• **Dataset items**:
---+---
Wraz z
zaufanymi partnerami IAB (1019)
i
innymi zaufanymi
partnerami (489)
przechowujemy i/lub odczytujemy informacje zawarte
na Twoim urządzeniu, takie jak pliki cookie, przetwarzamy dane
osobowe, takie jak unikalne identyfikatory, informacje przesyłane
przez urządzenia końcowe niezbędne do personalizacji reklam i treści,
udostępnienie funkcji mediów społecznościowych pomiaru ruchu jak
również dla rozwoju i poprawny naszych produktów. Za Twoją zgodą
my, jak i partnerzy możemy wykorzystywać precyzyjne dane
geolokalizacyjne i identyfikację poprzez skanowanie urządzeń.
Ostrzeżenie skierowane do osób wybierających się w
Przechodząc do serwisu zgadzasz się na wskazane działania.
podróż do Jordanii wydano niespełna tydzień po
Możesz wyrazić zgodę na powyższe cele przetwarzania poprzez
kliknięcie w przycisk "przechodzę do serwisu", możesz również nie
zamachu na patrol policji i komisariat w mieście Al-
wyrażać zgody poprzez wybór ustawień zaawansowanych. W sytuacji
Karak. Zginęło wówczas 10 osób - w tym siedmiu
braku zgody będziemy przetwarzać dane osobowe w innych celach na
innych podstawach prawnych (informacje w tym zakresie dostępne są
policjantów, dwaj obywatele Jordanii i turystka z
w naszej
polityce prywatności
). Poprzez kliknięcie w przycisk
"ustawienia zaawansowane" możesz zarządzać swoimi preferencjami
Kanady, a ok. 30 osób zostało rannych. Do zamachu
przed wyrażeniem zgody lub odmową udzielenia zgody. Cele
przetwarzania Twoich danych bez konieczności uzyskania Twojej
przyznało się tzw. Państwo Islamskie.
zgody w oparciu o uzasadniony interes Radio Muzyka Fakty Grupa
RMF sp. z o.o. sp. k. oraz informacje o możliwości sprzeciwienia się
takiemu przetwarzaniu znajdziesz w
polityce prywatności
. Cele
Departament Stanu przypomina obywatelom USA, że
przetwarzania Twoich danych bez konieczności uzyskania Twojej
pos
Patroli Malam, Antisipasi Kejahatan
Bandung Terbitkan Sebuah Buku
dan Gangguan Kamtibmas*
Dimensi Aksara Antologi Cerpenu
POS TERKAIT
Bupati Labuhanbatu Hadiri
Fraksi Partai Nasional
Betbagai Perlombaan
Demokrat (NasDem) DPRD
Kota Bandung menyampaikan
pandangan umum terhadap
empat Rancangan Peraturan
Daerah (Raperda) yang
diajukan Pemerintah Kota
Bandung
---+---
• **Task objective**: Copy each line of the data exactly, please.

• **Worked solution**:
Wraz z
zaufanymi partnerami IAB (1019)
i
innymi zaufanymi
partnerami (489)
przechowujemy i/lub odczytujemy informacje zawarte
na Twoim urządzeniu, takie jak pliki cookie, przetwarzamy dane
osobowe, takie jak unikalne identyfikatory, informacje przesyłane
przez urządzenia końcowe niezbędne do personalizacji reklam i treści,
udostępnienie funkcji mediów społecznościowych pomiaru ruchu jak
również dla rozwoju i poprawny naszych produktów. Za Twoją zgodą
my, jak i partnerzy możemy wykorzystywać precyzyjne dane
geolokalizacyjne i identyfikację poprzez skanowanie urządzeń.
Ostrzeżenie skierowane do osób wybierających się w
Przechodząc do serwisu zgadzasz się na wskazane działania.
podróż do Jordanii wydano niespełna tydzień po
Możesz wyrazić zgodę na powyższe cele przetwarzania poprzez
kliknięcie w przycisk "przechodzę do serwisu", możesz również nie
zamachu na patrol policji i komisariat w mieście Al-
wyrażać zgody poprzez wybór ustawień zaawansowanych. W sytuacji
Karak. Zginęło wówczas 10 osób - w tym siedmiu
braku zgody będziemy przetwarzać dane osobowe w innych celach na
innych podstawach prawnych (informacje w tym zakresie dostępne są
policjantów, dwaj obywatele Jordanii i turystka z
w naszej
polityce prywatności
). Poprzez kliknięcie w przycisk
"ustawienia zaawansowane" możesz zarządzać swoimi preferencjami
Kanady, a ok. 30 osób zostało rannych. Do zamachu
przed wyrażeniem zgody lub odmową udzielenia zgody. Cele
przetwarzania Twoich danych bez konieczności uzyskania Twojej
przyznało się tzw. Państwo Islamskie.
zgody w oparciu o uzasadniony interes Radio Muzyka Fakty Grupa
RMF sp. z o.o. sp. k. oraz informacje o możliwości sprzeciwienia się
takiemu przetwarzaniu znajdziesz w
polityce prywatności
. Cele
Departament Stanu przypomina obywatelom USA, że
przetwarzania Twoich danych bez konieczności uzyskania Twojej
pos
Patroli Malam, Antisipasi Kejahatan
Bandung Terbitkan Sebuah Buku
dan Gangguan Kamtibmas*
Dimensi Aksara Antologi Cerpenu
POS TERKAIT
Bupati Labuhanbatu Hadiri
Fraksi Partai Nasional
Betbagai Perlombaan
Demokrat (NasDem) DPRD
Kota Bandung menyampaikan
pandangan umum terhadap
empat Rancangan Peraturan
Daerah (Raperda) yang
diajukan Pemerintah Kota
Bandung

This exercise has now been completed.